* ACTIVITY *
Only the stretch of the listing below that runs from the line with "Screenshot is 1235x2014." through the line with "stoli (28, 1451)" is to be printed, exactly and with both ends.

[[ SOURCE MATERIAL, beginning ]]

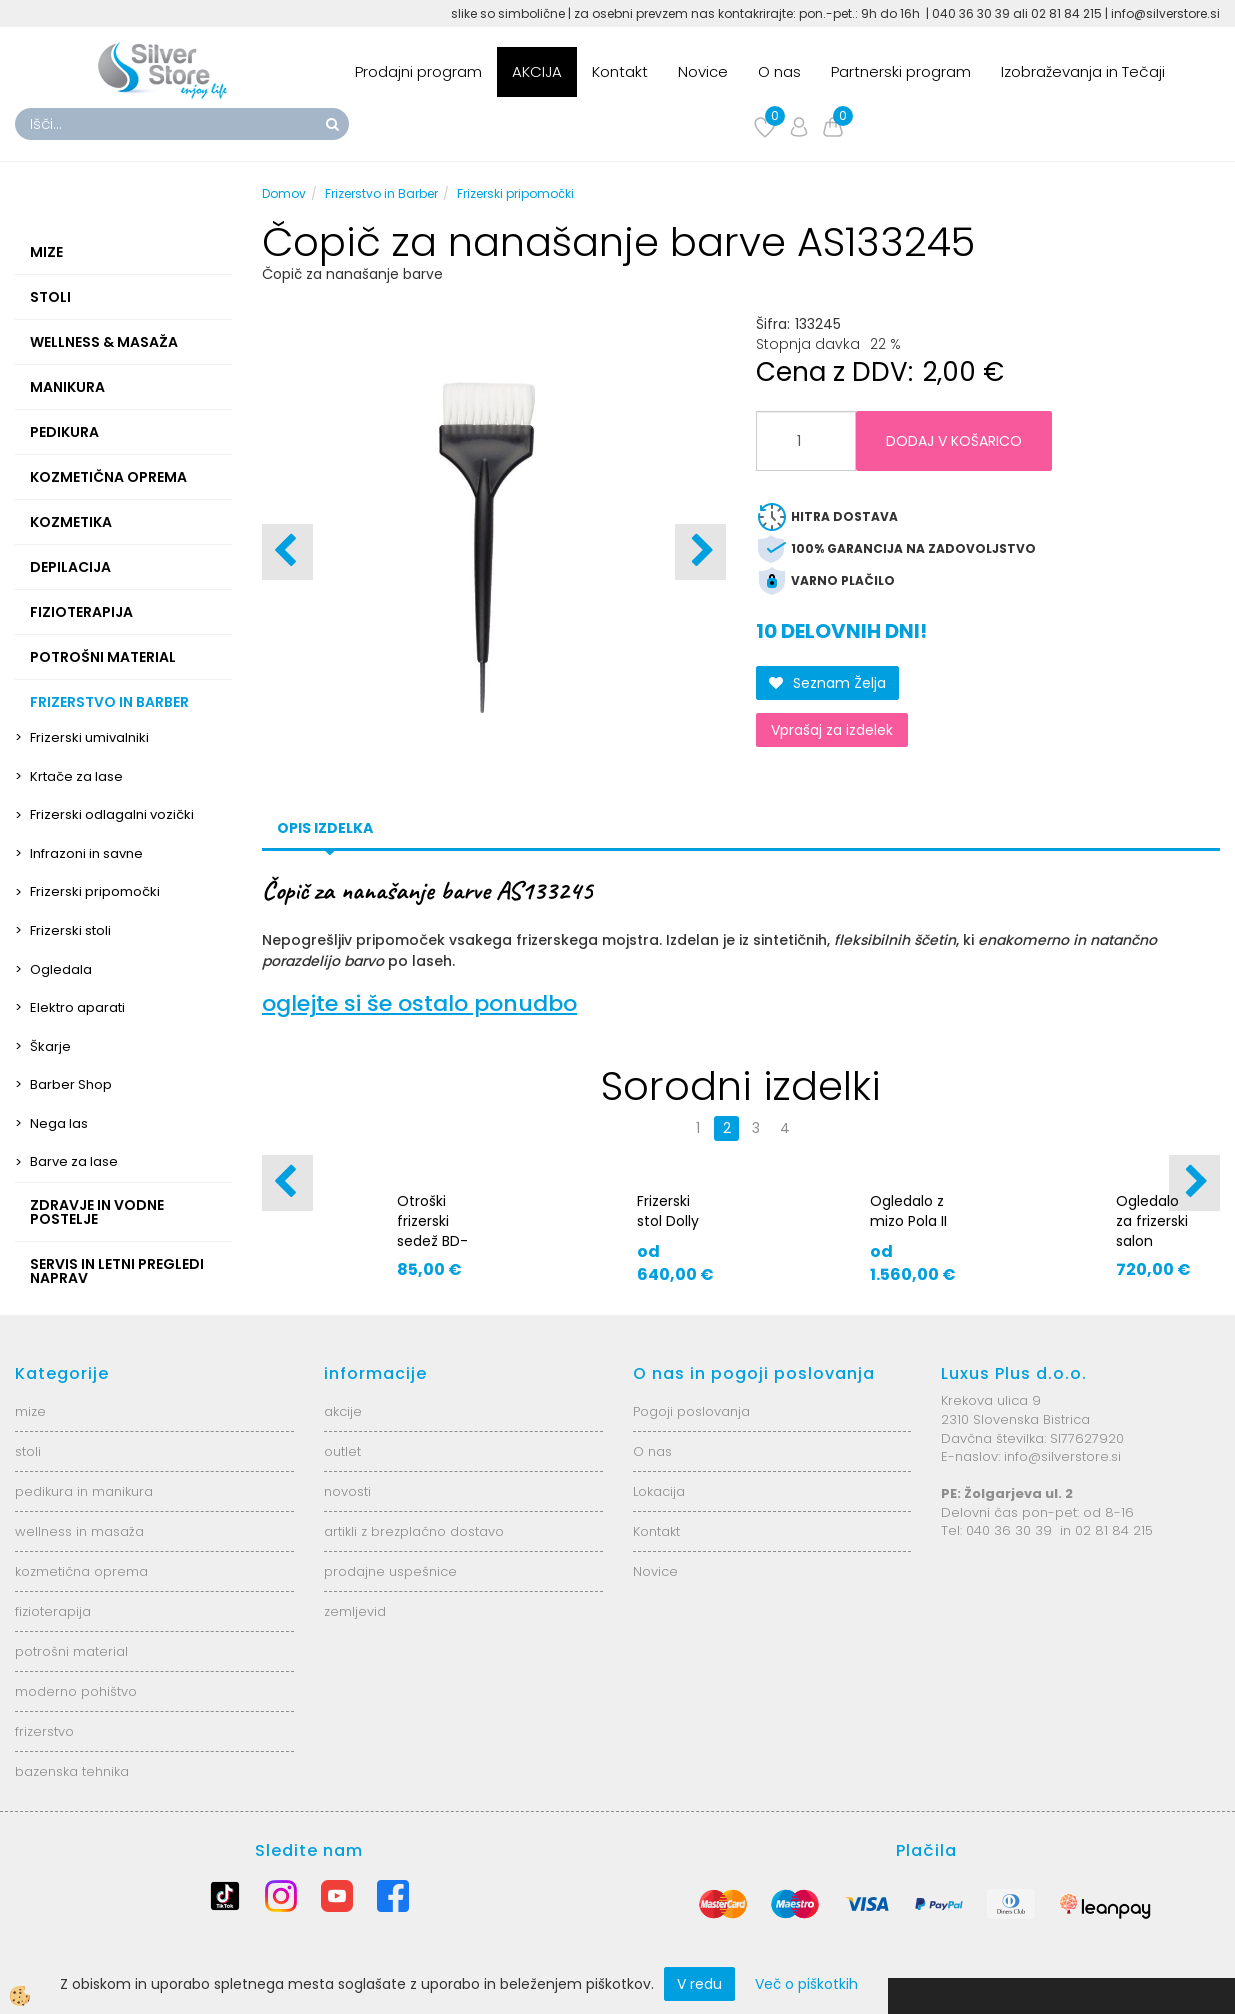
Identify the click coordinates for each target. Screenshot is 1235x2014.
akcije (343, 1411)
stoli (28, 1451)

[[ SOURCE MATERIAL, end ]]
[[ SOURCE MATERIAL, beginning ]]

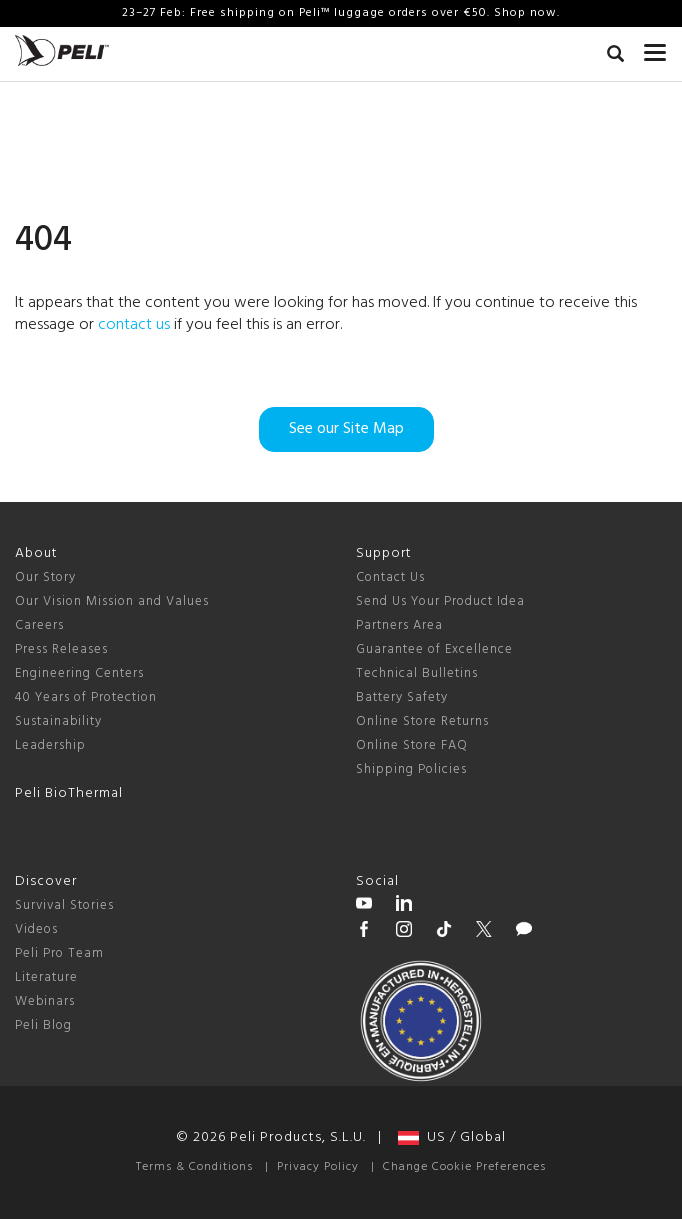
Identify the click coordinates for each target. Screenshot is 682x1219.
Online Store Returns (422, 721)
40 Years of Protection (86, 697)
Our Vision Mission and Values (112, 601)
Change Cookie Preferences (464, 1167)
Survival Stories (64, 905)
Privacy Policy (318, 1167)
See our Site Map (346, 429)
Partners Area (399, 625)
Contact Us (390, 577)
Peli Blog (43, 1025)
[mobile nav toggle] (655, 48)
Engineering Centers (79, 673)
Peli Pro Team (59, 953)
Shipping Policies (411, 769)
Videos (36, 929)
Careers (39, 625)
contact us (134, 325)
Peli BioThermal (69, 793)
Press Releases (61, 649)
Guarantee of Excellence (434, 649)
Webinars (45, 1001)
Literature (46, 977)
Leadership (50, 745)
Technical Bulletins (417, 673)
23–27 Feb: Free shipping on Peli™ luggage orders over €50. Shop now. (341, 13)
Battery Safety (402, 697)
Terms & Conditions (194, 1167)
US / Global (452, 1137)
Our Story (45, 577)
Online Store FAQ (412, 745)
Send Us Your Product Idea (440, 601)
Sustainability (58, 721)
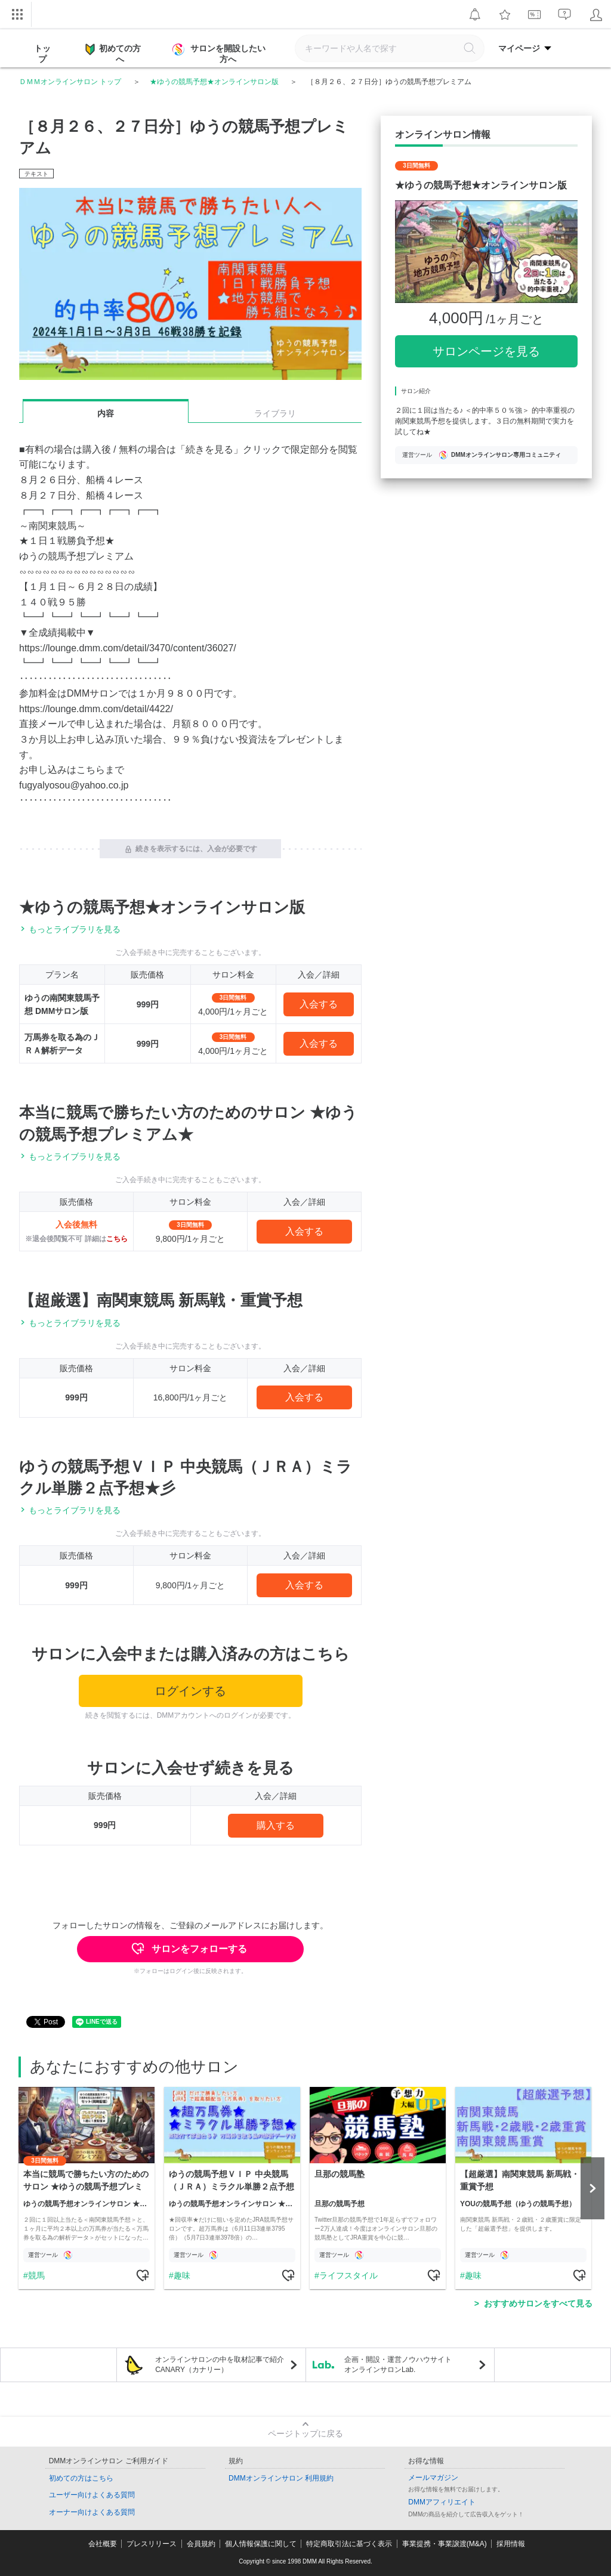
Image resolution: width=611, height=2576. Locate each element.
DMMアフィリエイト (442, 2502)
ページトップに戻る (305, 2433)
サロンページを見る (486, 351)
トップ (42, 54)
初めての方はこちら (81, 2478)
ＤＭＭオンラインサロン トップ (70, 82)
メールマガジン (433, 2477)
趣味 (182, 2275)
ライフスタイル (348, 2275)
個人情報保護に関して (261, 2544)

[[ SOURCE MATERIAL, end ]]

* EXERCISE OUTPUT *
Identify the click coordinates for each target. Screenshot is 1235x2014.
akcije (343, 1411)
stoli (28, 1451)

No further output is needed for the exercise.